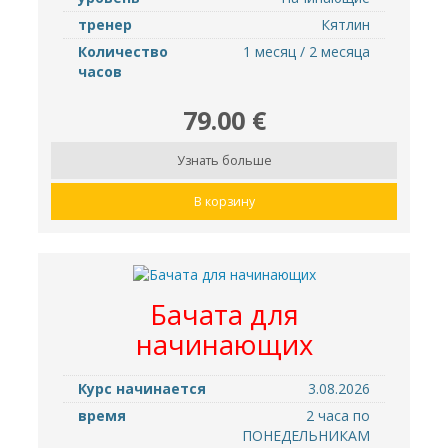
тренер
Кятлин
Количество
1 месяц / 2 месяца
часов
79.00 €
Узнать больше
В корзину
Бачатa для
начинающих
Курс начинается
3.08.2026
время
2 часа по
ПОНЕДЕЛЬНИКАМ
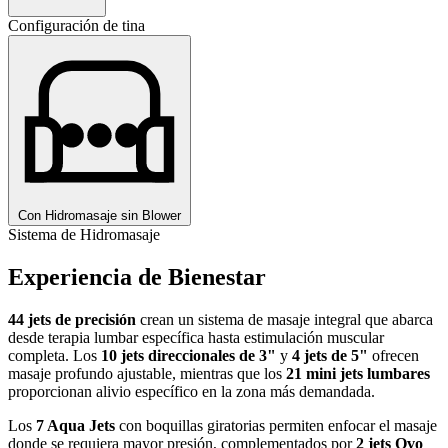
Configuración de tina
Con Hidromasaje sin Blower
Sistema de Hidromasaje
Experiencia de Bienestar
44 jets de precisión
crean un sistema de masaje integral que abarca
desde terapia lumbar específica hasta estimulación muscular
completa. Los
10 jets direccionales de 3"
y
4 jets de 5"
ofrecen
masaje profundo ajustable, mientras que los
21 mini jets lumbares
proporcionan alivio específico en la zona más demandada.
Los
7 Aqua Jets
con boquillas giratorias permiten enfocar el masaje
donde se requiera mayor presión, complementados por
2 jets Ovo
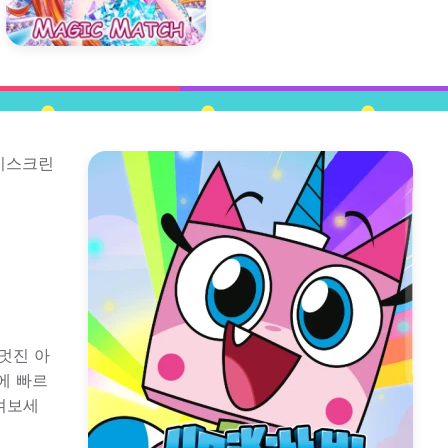
터치스크린
 멋진 아
에 빠르
겨보세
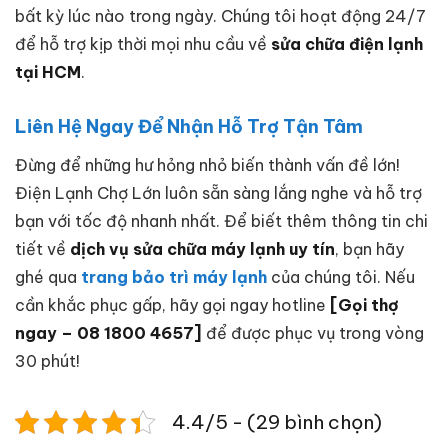
bất kỳ lúc nào trong ngày. Chúng tôi hoạt động 24/7
để hỗ trợ kịp thời mọi nhu cầu về
sửa chữa điện lạnh
tại HCM
.
Liên Hệ Ngay Để Nhận Hỗ Trợ Tận Tâm
Đừng để những hư hỏng nhỏ biến thành vấn đề lớn!
Điện Lạnh Chợ Lớn luôn sẵn sàng lắng nghe và hỗ trợ
bạn với tốc độ nhanh nhất. Để biết thêm thông tin chi
tiết về
dịch vụ sửa chữa máy lạnh uy tín
, bạn hãy
ghé qua
trang bảo trì máy lạnh
của chúng tôi. Nếu
cần khắc phục gấp, hãy gọi ngay hotline
[Gọi thợ
ngay – 08 1800 4657]
để được phục vụ trong vòng
30 phút!
4.4/5 - (29 bình chọn)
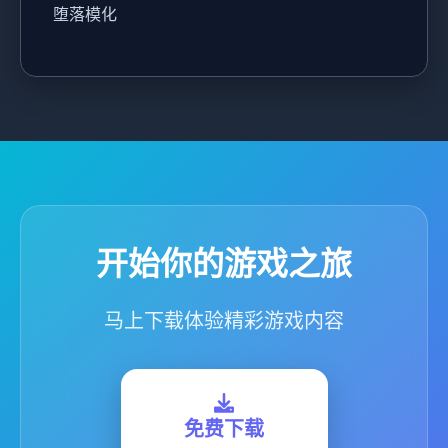
堕落模化
开始你的游戏之旅
马上下载体验精彩游戏内容
免费下载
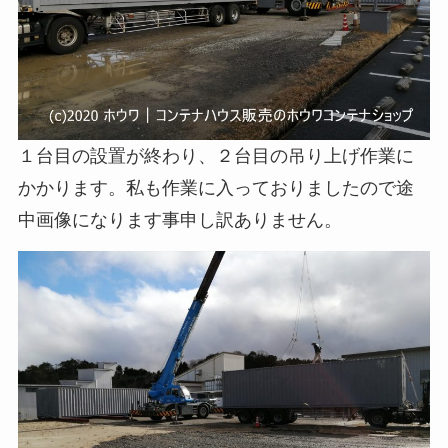
１台目の設置が終わり、２台目の吊り上げ作業に
かかります。私も作業に入っておりましたので途
中画像になります事申し訳ありません。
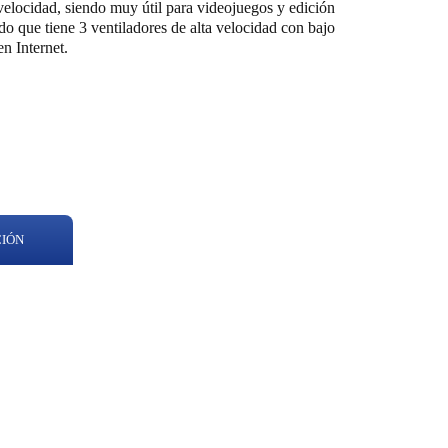
 velocidad, siendo muy útil para videojuegos y edición
do que tiene 3 ventiladores de alta velocidad con bajo
n Internet.
CIÓN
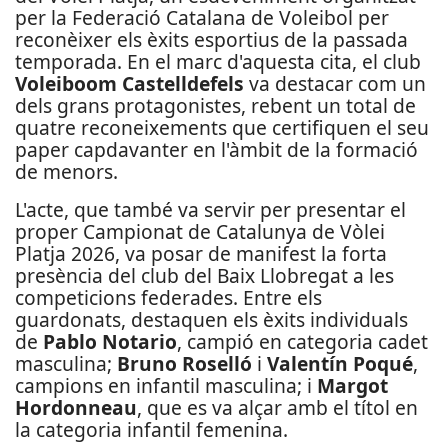
per la Federació Catalana de Voleibol per
reconèixer els èxits esportius de la passada
temporada. En el marc d'aquesta cita, el club
Voleiboom Castelldefels
va destacar com un
dels grans protagonistes, rebent un total de
quatre reconeixements que certifiquen el seu
paper capdavanter en l'àmbit de la formació
de menors.
L'acte, que també va servir per presentar el
proper Campionat de Catalunya de Vòlei
Platja 2026, va posar de manifest la forta
presència del club del Baix Llobregat a les
competicions federades. Entre els
guardonats, destaquen els èxits individuals
de
Pablo Notario
, campió en categoria cadet
masculina;
Bruno Roselló
i
Valentín Poqué
,
campions en infantil masculina; i
Margot
Hordonneau
, que es va alçar amb el títol en
la categoria infantil femenina.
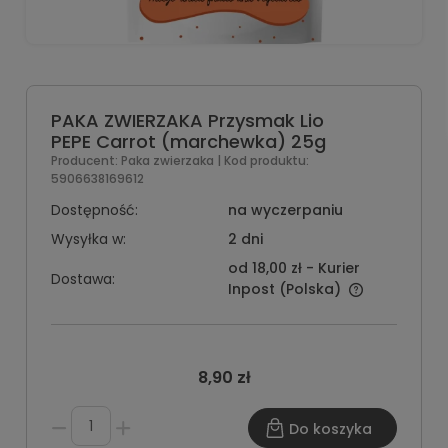
PAKA ZWIERZAKA Przysmak Lio
PEPE Carrot (marchewka) 25g
Producent:
Paka zwierzaka
| Kod produktu:
5906638169612
Dostępność:
na wyczerpaniu
Wysyłka w:
2 dni
od 18,00 zł
- Kurier
Dostawa:
Inpost
(Polska)
8,90 zł
Do koszyka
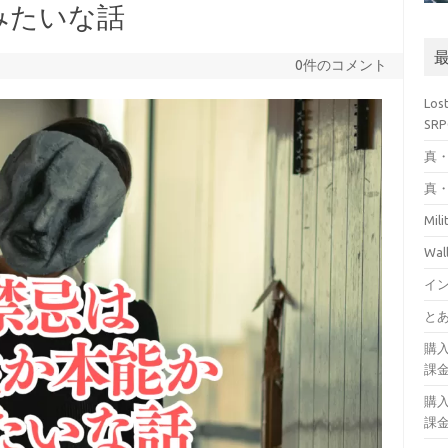
みたいな話
0件のコメント
Los
SR
真・
真・
Mil
Wa
イ
とあ
購
課
購
課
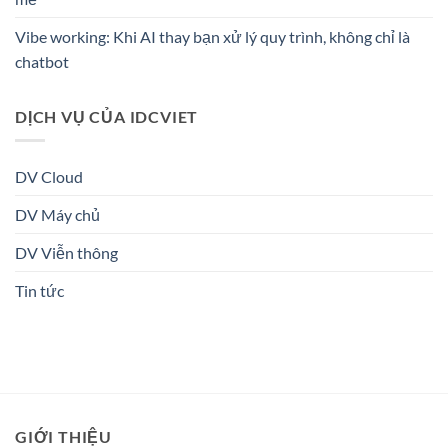
Vibe working: Khi AI thay bạn xử lý quy trình, không chỉ là
chatbot
DỊCH VỤ CỦA IDCVIET
DV Cloud
DV Máy chủ
DV Viễn thông
Tin tức
GIỚI THIỆU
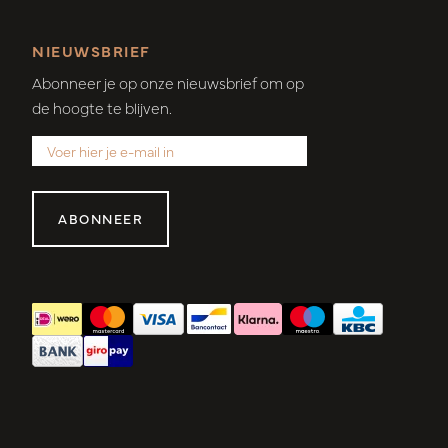
NIEUWSBRIEF
Abonneer je op onze nieuwsbrief om op
de hoogte te blijven.
ABONNEER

### TASK
Write out again, word for word, only the lines from the one with "Vibe working: Khi" through the last line of the material, and omit each picture.

### ANSWER SPACE
Vibe working: Khi AI thay bạn xử lý quy trình, không chỉ là
chatbot
DỊCH VỤ CỦA IDCVIET
DV Cloud
DV Máy chủ
DV Viễn thông
Tin tức
GIỚI THIỆU
NIEUWSBRIEF
Abonneer je op onze nieuwsbrief om op
de hoogte te blijven.
ABONNEER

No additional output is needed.